#### [Exercise instructions]
The lines to copy are those in the listing that hold the word "estrutura".

══ Data listing

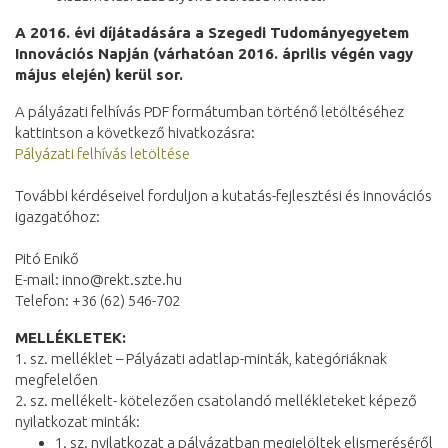
A 2016. évi díjátadására a Szegedi Tudományegyetem
Innovációs Napján (várhatóan 2016. április végén vagy
május elején) kerül sor.
A pályázati felhívás PDF formátumban történő letöltéséhez
kattintson a következő hivatkozásra:
Pályázati felhívás letöltése
További kérdéseivel forduljon a kutatás-fejlesztési és innovációs
igazgatóhoz:
Pitó Enikő
E-mail: inno@rekt.szte.hu
Telefon: +36 (62) 546-702
MELLÉKLETEK:
1. sz. melléklet – Pályázati adatlap-minták, kategóriáknak
megfelelően
2. sz. mellékelt- kötelezően csatolandó mellékleteket képező
nyilatkozat minták:
1. sz. nyilatkozat a pályázatban megjelöltek elismeréséről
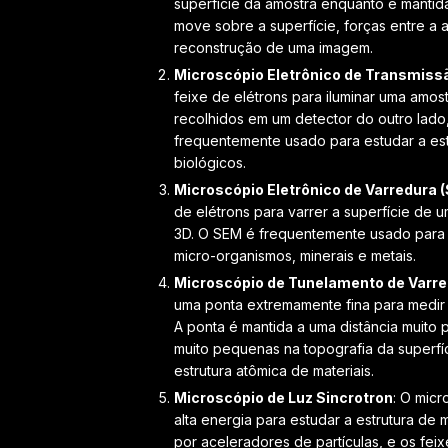
superfície da amostra enquanto é mantid
move sobre a superfície, forças entre a 
reconstrução de uma imagem.
Microscópio Eletrônico de Transmiss
feixe de elétrons para iluminar uma amost
recolhidos em um detector do outro lad
frequentemente usado para estudar a estru
biológicos.
Microscópio Eletrônico de Varredura 
de elétrons para varrer a superfície de
3D. O SEM é frequentemente usado para es
micro-organismos, minerais e metais.
Microscópio de Tunelamento de Varre
uma ponta extremamente fina para medir c
A ponta é mantida a uma distância muito
muito pequenas na topografia da superfí
estrutura atômica de materiais.
Microscópio de Luz Sincrotron
: O micr
alta energia para estudar a estrutura de
por aceleradores de partículas, e os fe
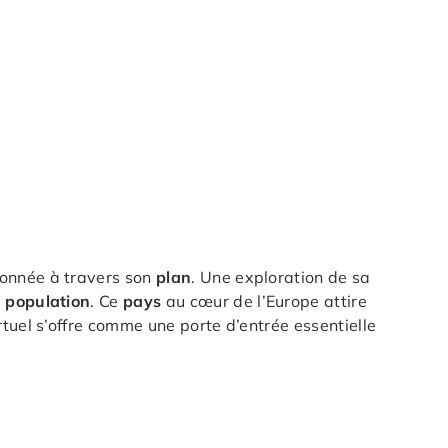
çonnée à travers son
plan
. Une exploration de sa
a
population
. Ce
pays
au cœur de l’Europe attire
rtuel s’offre comme une porte d’entrée essentielle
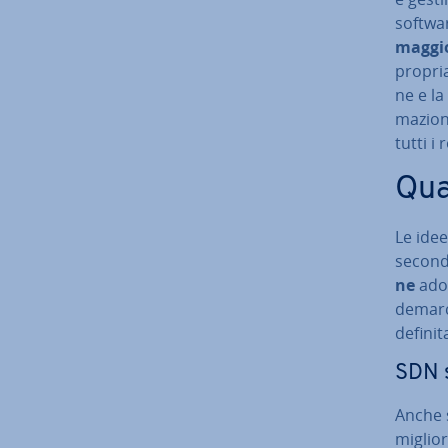
softwa
maggi
propria 
ne e la 
ma­zio­
tutti i
Qual
Le idee
seconda
ne
adot
de­mar­
definit
SDN s
Anche s
miglio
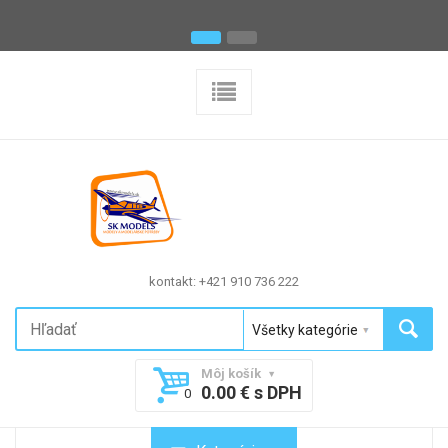
kontakt: +421 910 736 222
Môj košík
0.00 € s DPH
0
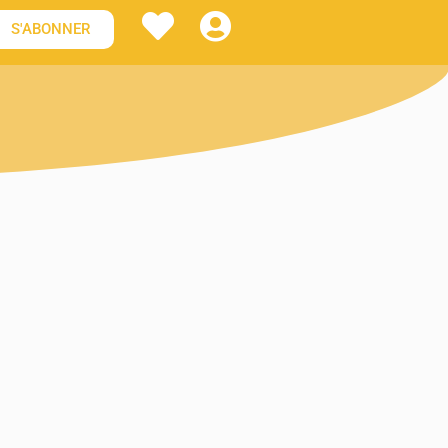
S'ABONNER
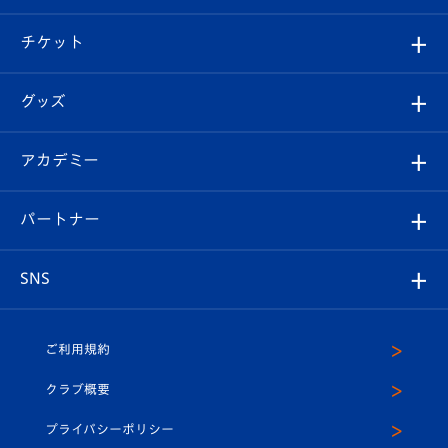
試合情報
クラブ概要
観戦ツアー
試合日程/結果
チケット
ファンクラブ
エンブレム紹介
はじめての観戦ガイド
順位表
チケット
グッズ
チケット
選手プロフィール
Revive Team
フォトギャラリー
シーズンシート
オンラインショップ
アカデミー
イベント
スタッフプロフィール
スタジアムへのアクセス
スタジアムグルメ
V-LOVERS（ファンクラブ）
2026-27ユニフォーム
メディア
育成からのお知らせ
パートナー
マスコット紹介
ヴィヴィくんの長崎おもてなしガイド
はじめての観戦ガイド
プレイヤーズスイート
店舗情報
グッズ
アカデミー
チームスケジュール
V-EXPRESS
パートナー企業一覧
SNS
（ユニフォーム入場）
ホームタウン
U-18
クラブハウス（練習場）
パートナー募集
公式Twitter
ご利用規約
アカデミー
U-15
応援メディア
法人限定 VIP BOX
ヴィヴィくんインスタグラム
クラブ概要
スクール
U-12
メディア出演情報
プライバシーポリシー
公式LINE＠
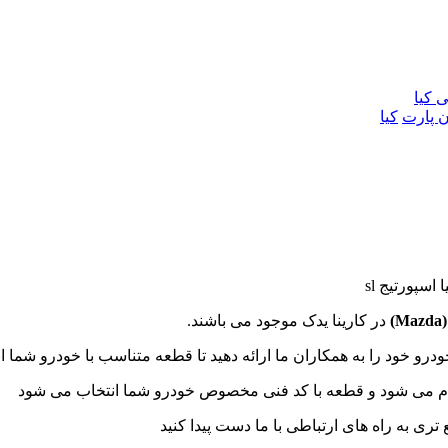
ی کیا
ن پارت
کیا
سپورتیج sl
Mazda
)
در کارینا یدک موجود می باشند.
درو خود را به همکاران ما ارائه دهید تا قطعه متناسب با خودرو شما ا
م می شود و قطعه با کد فنی مخصوص خودرو شما انتخاب می شود
به راه های ارتباطی با ما دست پیدا کنید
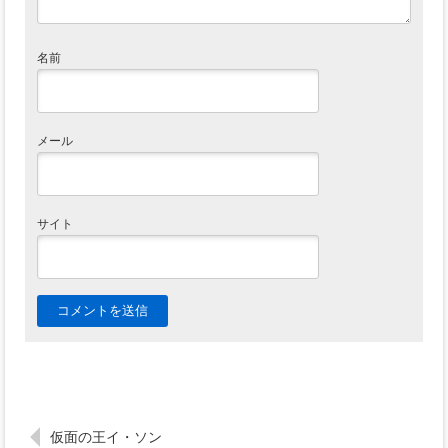
名前
メール
サイト
仮面の王イ・ソン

════

#### [Result]
estrutura atômica de materiais.
alta energia para estudar a estrutura de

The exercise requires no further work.